The slab was discovered in 1900 by Paul du Châtellier in a prehistoric burial ground in Finistère, western Brittany. It formed the wall of a cist burial. The cist measured 3.86 m long, 2.1 m wide and 1.86 m high and was oriented on an east-west alignment. It contained a broken ceramic pot, which has since been lost, and was buried under layers of stone rubble. The recovered portion of the slab measured 2.2 m long, 1.53 m wide and 16 cm thick and weighed around 1 LT. It was made from a grey-blue schist, thought to come from rocky outcrops from the Precambrian period found close to Douarnenez. The slab had been broken prior to its burial and the upper portion was missing. The unbroken slab may have been around 12.7 ft long.

Du Châtellier stored the slab at his house, Château de Kernuz. Sources differ as to whether the slab was donated to the National Archaeological Museum after du Châtellier's death or if it was acquired by a private museum soon after discovery and then by the National Archaeological Museum in 1924. In either case, the slab remained at the Château and, until the 1990s, was stored in a niche in the Château's moat before being moved to its cellar.

== Rediscovery ==
The slab was rediscovered in the cellar at the Château de Kernuz in 2014. Researchers who read du Châtellier's original reports had independently come to the conclusion that the slab represented an early map because of the intricate engravings present on it.

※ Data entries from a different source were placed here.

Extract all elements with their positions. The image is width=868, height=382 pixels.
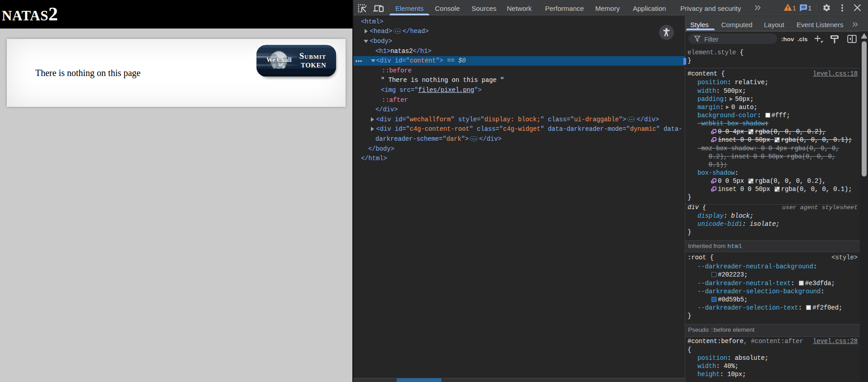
- svg-text:S: S: [299, 51, 304, 61]
- svg-text:TOKEN: TOKEN: [301, 62, 326, 69]
- svg-text:UBMIT: UBMIT: [304, 53, 326, 60]
- svg-text:We Chall: We Chall: [266, 57, 292, 63]
- svg-text:1: 1: [792, 4, 797, 12]
- svg-text:1: 1: [808, 4, 812, 12]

The French National Institute for Preventive Archaeological Research, Bournemouth University, the French National Centre for Scientific Research, and the University of Western Brittany carried out a joint study of the slab between 2017 and 2021. The study was published as an article in April 2021 in the Bulletin de la Société préhistorique française of the Société préhistorique française.

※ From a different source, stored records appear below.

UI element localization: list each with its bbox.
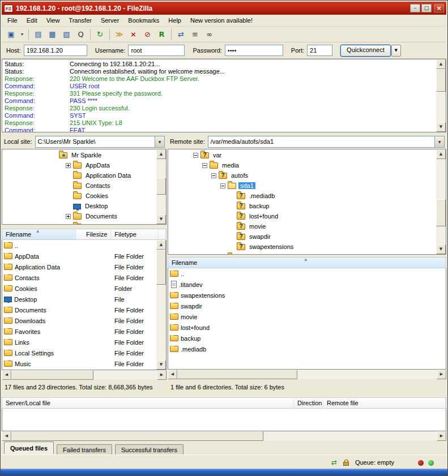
scroll-right-icon[interactable]: ▶ xyxy=(157,370,167,380)
file-row[interactable]: ContactsFile Folder xyxy=(2,272,166,283)
refresh-icon[interactable]: ↻ xyxy=(93,28,106,41)
directory-comparison-icon[interactable]: ⇄ xyxy=(174,28,187,41)
file-row[interactable]: CookiesFolder xyxy=(2,283,166,294)
disconnect-icon[interactable]: ⊘ xyxy=(141,28,154,41)
menu-new-version[interactable]: New version available! xyxy=(186,16,257,25)
remote-site-combo[interactable]: /var/media/autofs/sda1 ▼ xyxy=(208,136,445,148)
scroll-down-icon[interactable]: ▼ xyxy=(156,360,166,370)
scrollbar-thumb[interactable] xyxy=(156,178,166,195)
tree-item[interactable]: swapdir xyxy=(168,231,446,242)
scroll-up-icon[interactable]: ▲ xyxy=(436,149,446,159)
column-header-filesize[interactable]: Filesize xyxy=(76,229,112,239)
site-manager-icon[interactable]: ▣ xyxy=(5,28,18,41)
synchronized-browsing-icon[interactable]: ≡ xyxy=(189,28,202,41)
collapse-icon[interactable] xyxy=(202,163,207,168)
speed-limit-icon[interactable]: ⇄ xyxy=(331,458,337,466)
close-button[interactable]: × xyxy=(434,4,444,12)
process-queue-icon[interactable]: ≫ xyxy=(113,28,126,41)
toggle-queue-icon[interactable]: Q xyxy=(74,28,87,41)
tree-item[interactable]: Cookies xyxy=(2,191,166,201)
reconnect-icon[interactable]: R xyxy=(155,28,168,41)
tree-item[interactable]: AppData xyxy=(2,160,166,170)
scroll-up-icon[interactable]: ▲ xyxy=(156,240,166,250)
queue-hscrollbar[interactable]: ◀ ▶ xyxy=(2,431,446,441)
tree-item[interactable]: movie xyxy=(168,221,446,231)
scrollbar-thumb[interactable] xyxy=(11,370,93,380)
file-row[interactable]: FavoritesFile Folder xyxy=(2,326,166,337)
expand-icon[interactable] xyxy=(66,214,71,219)
tab-failed-transfers[interactable]: Failed transfers xyxy=(57,444,112,456)
file-row[interactable]: .mediadb xyxy=(168,344,446,354)
menu-file[interactable]: File xyxy=(3,16,22,25)
tree-item[interactable]: swapextensions xyxy=(168,242,446,252)
tree-item-selected[interactable]: sda1 xyxy=(168,181,446,191)
username-input[interactable] xyxy=(128,45,185,56)
menu-edit[interactable]: Edit xyxy=(22,16,42,25)
remote-hscrollbar[interactable]: ◀ ▶ xyxy=(168,370,446,379)
expand-icon[interactable] xyxy=(66,224,71,225)
tree-item[interactable]: media xyxy=(168,160,446,170)
tree-item[interactable]: Desktop xyxy=(2,201,166,211)
file-row[interactable]: swapdir xyxy=(168,301,446,311)
site-manager-dropdown-icon[interactable]: ▾ xyxy=(19,28,25,41)
tree-item[interactable]: lost+found xyxy=(168,211,446,221)
expand-icon[interactable] xyxy=(220,255,225,255)
scrollbar-thumb[interactable] xyxy=(177,370,297,379)
scroll-left-icon[interactable]: ◀ xyxy=(2,431,11,441)
port-input[interactable] xyxy=(307,45,332,56)
chevron-down-icon[interactable]: ▼ xyxy=(155,136,164,147)
tree-item[interactable]: Documents xyxy=(2,211,166,221)
tree-item[interactable]: autofs xyxy=(168,170,446,181)
toggle-local-tree-icon[interactable]: ▦ xyxy=(46,28,59,41)
encryption-lock-icon[interactable] xyxy=(343,462,349,466)
file-row[interactable]: .. xyxy=(168,268,446,279)
scroll-right-icon[interactable]: ▶ xyxy=(437,370,446,379)
host-input[interactable] xyxy=(24,45,87,56)
chevron-down-icon[interactable]: ▼ xyxy=(434,136,444,147)
file-row[interactable]: .titandev xyxy=(168,279,446,290)
column-header-filetype[interactable]: Filetype xyxy=(111,229,159,239)
log-scrollbar[interactable]: ▲ ▼ xyxy=(436,59,446,132)
file-row[interactable]: .. xyxy=(2,240,166,251)
menu-help[interactable]: Help xyxy=(164,16,186,25)
file-row[interactable]: MusicFile Folder xyxy=(2,358,166,369)
local-list-scrollbar[interactable]: ▲ ▼ xyxy=(156,240,166,370)
minimize-button[interactable]: – xyxy=(410,4,420,12)
tree-item[interactable]: Mr Sparkle xyxy=(2,150,166,160)
toggle-remote-tree-icon[interactable]: ▧ xyxy=(60,28,73,41)
scroll-up-icon[interactable]: ▲ xyxy=(156,149,166,159)
scrollbar-thumb[interactable] xyxy=(436,69,446,92)
scroll-up-icon[interactable]: ▲ xyxy=(436,59,446,69)
maximize-button[interactable]: □ xyxy=(421,4,432,12)
file-row[interactable]: swapextensions xyxy=(168,290,446,301)
menu-server[interactable]: Server xyxy=(96,16,123,25)
tree-item[interactable]: Contacts xyxy=(2,181,166,191)
scrollbar-thumb[interactable] xyxy=(156,250,166,285)
tab-successful-transfers[interactable]: Successful transfers xyxy=(115,444,184,456)
scroll-left-icon[interactable]: ◀ xyxy=(2,370,11,380)
file-row[interactable]: backup xyxy=(168,333,446,344)
quickconnect-button[interactable]: Quickconnect xyxy=(340,45,391,57)
toggle-message-log-icon[interactable]: ▤ xyxy=(32,28,45,41)
local-hscrollbar[interactable]: ◀ ▶ xyxy=(2,370,167,380)
menu-view[interactable]: View xyxy=(42,16,65,25)
collapse-icon[interactable] xyxy=(211,173,216,178)
menu-transfer[interactable]: Transfer xyxy=(64,16,96,25)
file-row[interactable]: DownloadsFile Folder xyxy=(2,315,166,326)
local-site-combo[interactable]: C:\Users\Mr Sparkle\ ▼ xyxy=(35,136,165,148)
password-input[interactable] xyxy=(225,45,283,56)
tree-item[interactable]: Downloads xyxy=(2,221,166,225)
file-row[interactable]: Application DataFile Folder xyxy=(2,261,166,272)
file-row[interactable]: DesktopFile xyxy=(2,294,166,305)
file-row[interactable]: Local SettingsFile Folder xyxy=(2,348,166,358)
file-row[interactable]: DocumentsFile Folder xyxy=(2,305,166,315)
tree-item[interactable]: Application Data xyxy=(2,170,166,181)
tree-item[interactable]: var xyxy=(168,150,446,160)
file-row[interactable]: movie xyxy=(168,311,446,322)
collapse-icon[interactable] xyxy=(193,153,198,158)
file-row[interactable]: lost+found xyxy=(168,322,446,333)
tab-queued-files[interactable]: Queued files xyxy=(4,441,54,454)
scroll-down-icon[interactable]: ▼ xyxy=(156,215,166,224)
expand-icon[interactable] xyxy=(66,163,71,168)
scroll-down-icon[interactable]: ▼ xyxy=(436,122,446,132)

The engravings on the slab were found to be well-preserved which suggested that it had not been exposed to the open air for very long; the study team carried out 3D surveys and photogrammetry to record them. The engravings, which are formed of geometric shapes such as lines, circles and squares, were interpreted as map symbols representing settlements, barrows, and fields. It was noted that the symbols on the slab matched the landscape of the Odet valley in Finistère, with lines used to represent the river's tributaries. The surface of the slab has been carved so that it represents the undulations of the land. Taken as a map, the slab depicts an area of land measuring approximately 30 × 21 km with around 80% accuracy when compared with modern maps.

The study concluded that the map probably represented the extent of a political entity, probably a Bronze Age principality. A central circular motif, located near to the sources of the Odet, the Isole and the Stêr Laër, might represent the prince's enclosure. The map was probably not used for navigation purposes but as an expression of power. It may be a cadastral plan associated with the introduction of a new type of land tenure in the principality; some of the markings on the map may depict land use or ownership. The production of the map demonstrates a strongly hierarchical political organisation that probably exercised strong control over the area shown for a number of centuries.